--- MATERIAL PROVIDED Enclosed Below ---
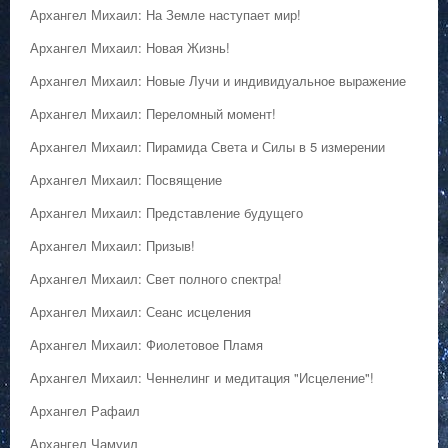
Архангел Михаил: На Земле наступает мир!
Архангел Михаил: Новая Жизнь!
Архангел Михаил: Новые Лучи и индивидуальное выражение
Архангел Михаил: Переломный момент!
Архангел Михаил: Пирамида Света и Силы в 5 измерении
Архангел Михаил: Посвящение
Архангел Михаил: Представление будущего
Архангел Михаил: Призыв!
Архангел Михаил: Свет полного спектра!
Архангел Михаил: Сеанс исцеления
Архангел Михаил: Фиолетовое Пламя
Архангел Михаил: Ченнелинг и медитация "Исцеление"!
Архангел Рафаил
Архангел Чамуил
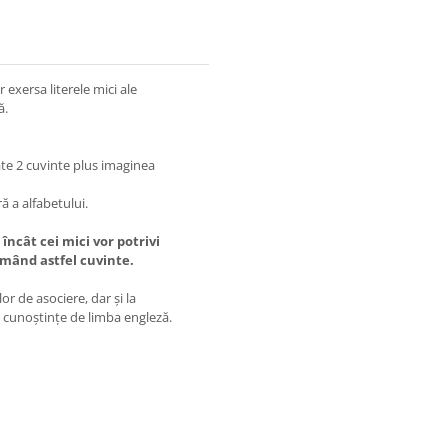
 exersa literele mici ale
ă.
âte 2 cuvinte plus imaginea
ră a alfabetului.
 încât cei mici vor potrivi
ormând astfel cuvinte.
or de asociere, dar şi la
de cunoştinţe de limba engleză.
--- End of Enclosed MATERIAL PROVIDED ---
-- ACTION ITEM --
Find and copy every line in the entries above where the string "Михаил" occurs.

-- RESPONSE TO THIS EXERCISE --
Архангел Михаил: На Земле наступает мир!
Архангел Михаил: Новая Жизнь!
Архангел Михаил: Новые Лучи и индивидуальное выражение
Архангел Михаил: Переломный момент!
Архангел Михаил: Пирамида Света и Силы в 5 измерении
Архангел Михаил: Посвящение
Архангел Михаил: Представление будущего
Архангел Михаил: Призыв!
Архангел Михаил: Свет полного спектра!
Архангел Михаил: Сеанс исцеления
Архангел Михаил: Фиолетовое Пламя
Архангел Михаил: Ченнелинг и медитация "Исцеление"!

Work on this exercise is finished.